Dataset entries

————

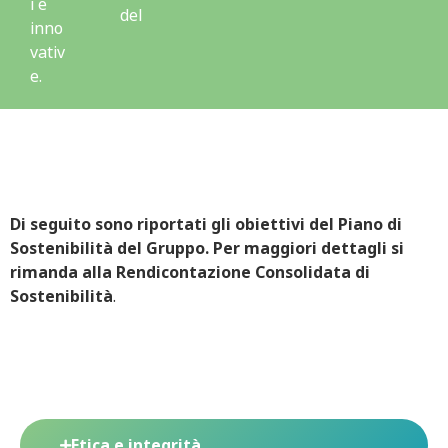
i e
del
inno
vativ
e.
Di seguito sono riportati gli obiettivi del Piano di
Sostenibilità del Gruppo. Per maggiori dettagli si
rimanda alla Rendicontazione Consolidata di
Sostenibilità
.
Etica e integrità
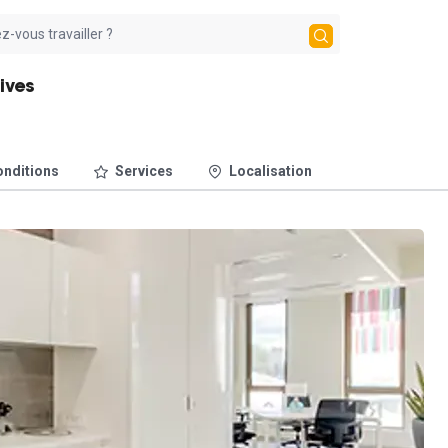
Fives
nditions
Services
Localisation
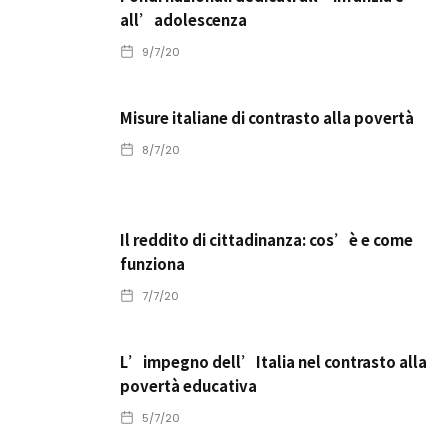
all’adolescenza
9/7/20
Misure italiane di contrasto alla povertà
8/7/20
Il reddito di cittadinanza: cos’è e come
funziona
7/7/20
L’impegno dell’Italia nel contrasto alla
povertà educativa
5/7/20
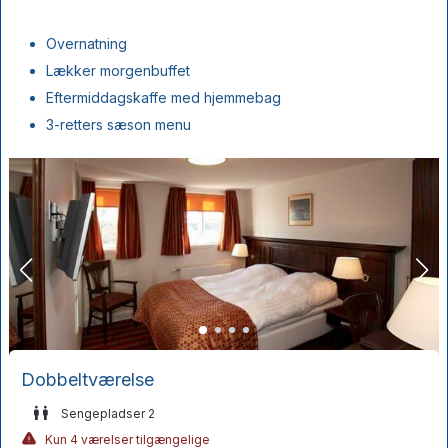
Overnatning
Lækker morgenbuffet
Eftermiddagskaffe med hjemmebag
3-retters sæson menu
Dobbeltværelse
Sengepladser 2
Kun 4 værelser tilgængelige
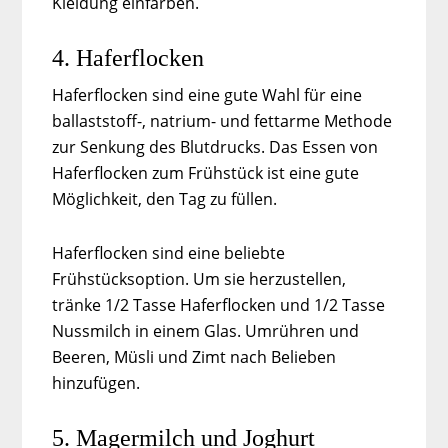
Kleidung einfärben.
4. Haferflocken
Haferflocken sind eine gute Wahl für eine
ballaststoff-, natrium- und fettarme Methode
zur Senkung des Blutdrucks. Das Essen von
Haferflocken zum Frühstück ist eine gute
Möglichkeit, den Tag zu füllen.
Haferflocken sind eine beliebte
Frühstücksoption. Um sie herzustellen,
tränke 1/2 Tasse Haferflocken und 1/2 Tasse
Nussmilch in einem Glas. Umrühren und
Beeren, Müsli und Zimt nach Belieben
hinzufügen.
5. Magermilch und Joghurt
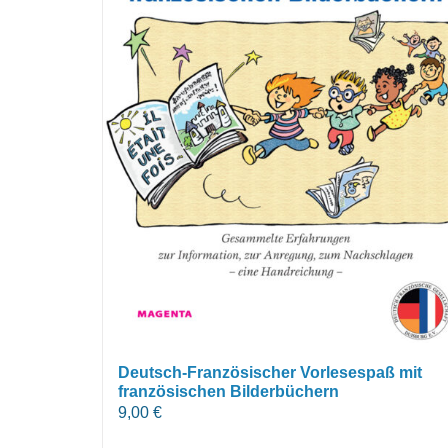
Deutsch-Französischer Vorlesespaß mit
französischen Bilderbüchern
9,00
€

————

Problem to work on: The lines needed run from the first line of the records through the line containing "Sengepladser 2", both included. Restate them word for word, without pictures.

Result of the exercise:
i e
del
inno
vativ
e.
Di seguito sono riportati gli obiettivi del Piano di
Sostenibilità del Gruppo. Per maggiori dettagli si
rimanda alla Rendicontazione Consolidata di
Sostenibilità
.
Etica e integrità
Fives
nditions
Services
Localisation
all’adolescenza
9/7/20
Misure italiane di contrasto alla povertà
8/7/20
Il reddito di cittadinanza: cos’è e come
funziona
7/7/20
L’impegno dell’Italia nel contrasto alla
povertà educativa
5/7/20
Overnatning
Lækker morgenbuffet
Eftermiddagskaffe med hjemmebag
3-retters sæson menu
Dobbeltværelse
Sengepladser 2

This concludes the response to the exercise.